I'm ashamed to say that I have never heard of Dario Argento until now and was pleasantly surpirsed by Suspiria. Argento knows his visuals. In every scene, despite the cheesy special effects, Argento was still able to evoke terror from within me through his masterful use of shots. The things that were happening did start to get ridiculous at times but I do love a director who is unafraid of giving us absurd, which I think produces a much more entertaining film as opposed to having it held back.
The plot is the film's weakest element, but it is also irrelevant. I didn't care about the story, I just wanted to sit back and marvel at the visual feast emanating from the screen. The music by the Goblins fits perfectly into the film, it's unsettling and creepy and althought it played excessively throughout the film, not once did I ever get tired of it. The dialogue is hilarious but I wasn't quite sure whether it was intentional or not. The opening scene was jaw-droppingly good, the visuals, the colour, the shots used and the sound were all balanced and played harmoniously together, creating a scene that I think would make Hitchcock and Coppola proud.
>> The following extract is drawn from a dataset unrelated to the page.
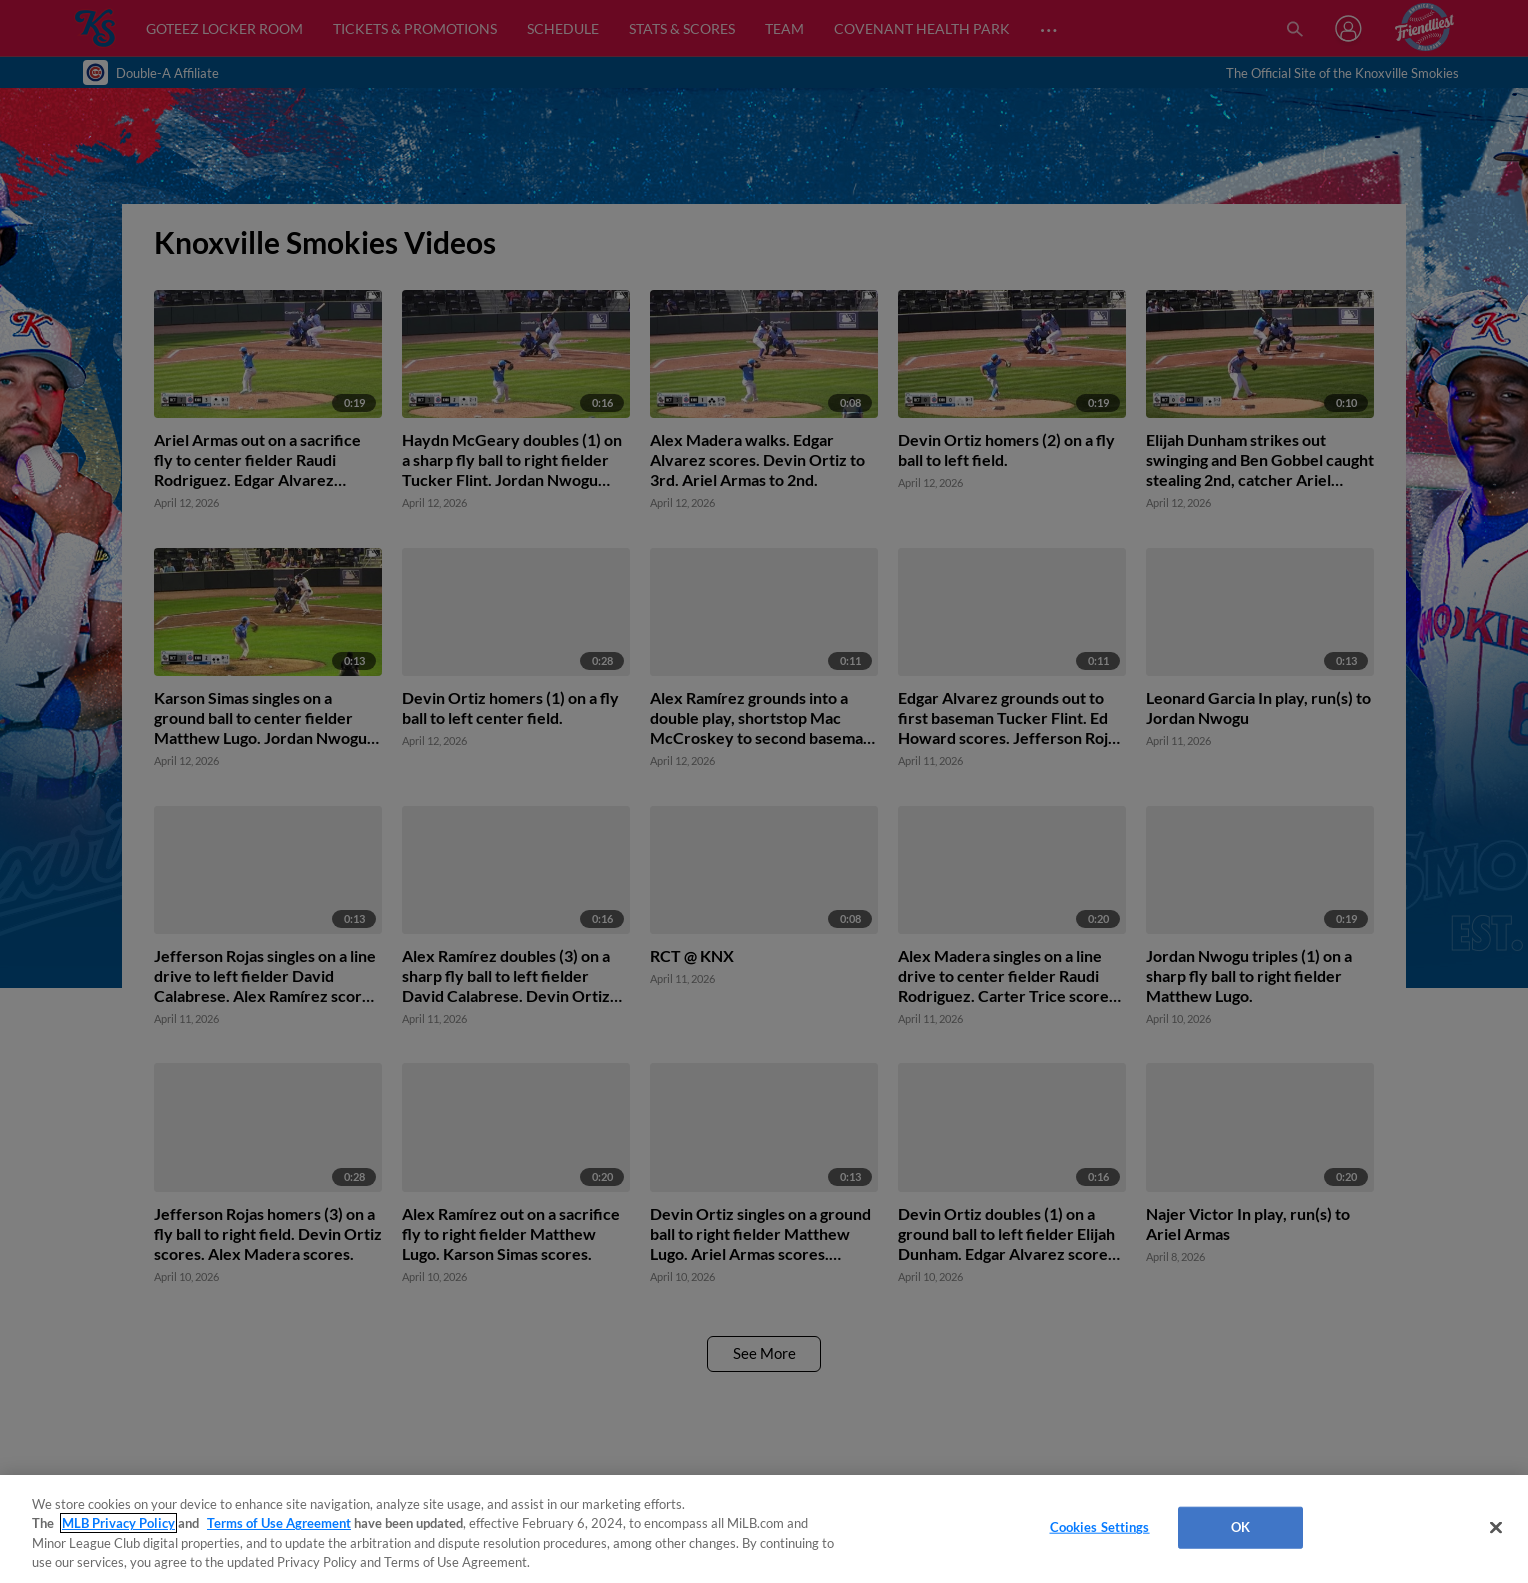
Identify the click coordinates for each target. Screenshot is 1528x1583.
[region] (764, 1529)
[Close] (1496, 1527)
Dawn of the Dead, was the weaker of the two for me (I have a feeling some would disagree with me). It was funny, but it wasn't hilarious. There wasn't really any tension for me, probably because I never really cared about the characters in the first place. On the other hand, I do think that the film holds an important message, the film is an allegory of the consumerist values of the 70s American society which, in my opinion, is still relevant to the wider society today. There were some gruesome scenes, which I can imagine would have created quite a stir among audiences who saw it on it's original release. But overall, I just did not find the movie entertaining and I found myself checking my watch constantly, and actually hoping for the credits to play.
Next Friday, I might go see another Argento screening (they're playing Tenebre with the original Texas Chainsaw Massacre) or wait another week for Phenomena or Wes Craven's Last House on the Left. But I'm more excited about the Scorcese classics screenings which begins near the end of March, might finally get to see Raging Bull.